Christian G Ramos graduated from U. Lusofona in 2002 in Biotechnological Engineering. From 2000 and 2001 worked as a Microbiologist at the Microbiology lab in Panrico. He earned a research fellowship in 2002 to work at the Antibiotic Resistance Unit, NIH Dr. Ricardo Jorge, dealing with molecular determinants of bacterial antimicrobial resistance. In the period from 2003-2005, CGR worked for several private companies as a consultor for isolation units to immunocompromised patients. CGR concluded his MSc in Biotechnology (Instituto Superior Técnico, 2007), working on the identification and functional characterization of the molecular virulence determinants in Burkholderia cepacia complex bacteria. He earned is PhD in 2011, also at IST, studying the roles of RNA chaperones on Burkholderia cepacia complex bacteria virulence. Between 2012 and 2014 he worked as a post-doctoral research fellow at Institute for Biotechnology and Bioengineering, dealing with the functional and molecular characterization of small non-coding RNAs in Burkholderia cepacia virulence. Since 2013 CGR has also teached Microbiology and Genetic Engineering (as an invited Assistant Professor in the Dept. Bioengineering, IST) in the Biological and Biomedical integrated MSc courses. In 2015, CGR moved to the RNA Biology and Bioinformatics group from the Gene Expression and Regulation unit of BioISI - Biosystems and Integrative Sciences Institute, Faculdade de Ciências da Universidade de Lisboa, tackling a project related to the roles of microRNAs from T-cells in response to HIV infection.
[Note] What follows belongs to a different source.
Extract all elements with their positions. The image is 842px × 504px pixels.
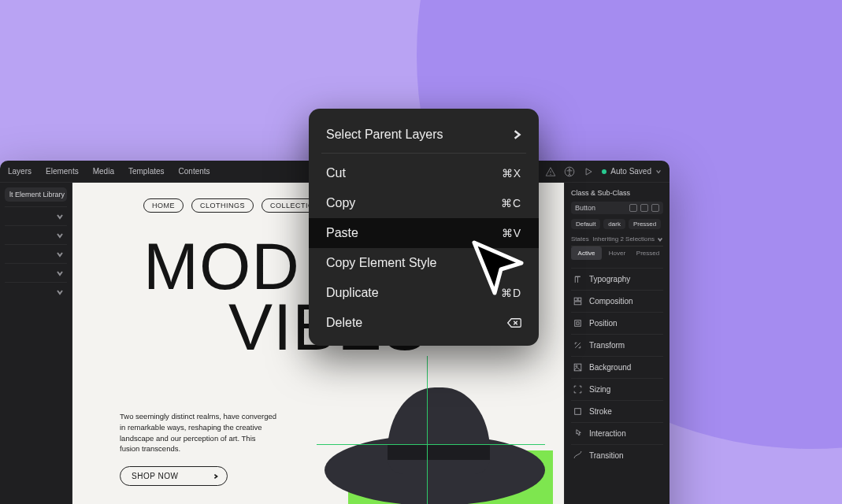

During the 2nd semester 2014/2015, CGR teached (as an invited lecturer) Molecular Biology for the Health Sciences Degree (FCUL). From the beginning of the 1st semester 2015/2016, CGR has been appointed Invited Assistant Professor of the Chemistry and Biochemistry Dept of FCUL.   

Research Interest

Small noncoding RNAs (sncRNAs) are important regulators of gene expression processes that have been gaining increased relevance both due to their implications in host-pathogen interactions and to their pervasive roles in the regulation of key cellular processes either in prokaryotes or eukaryotes. Several projects focused on sncRNAs and their role in Host-pathogen interactions are ongoing.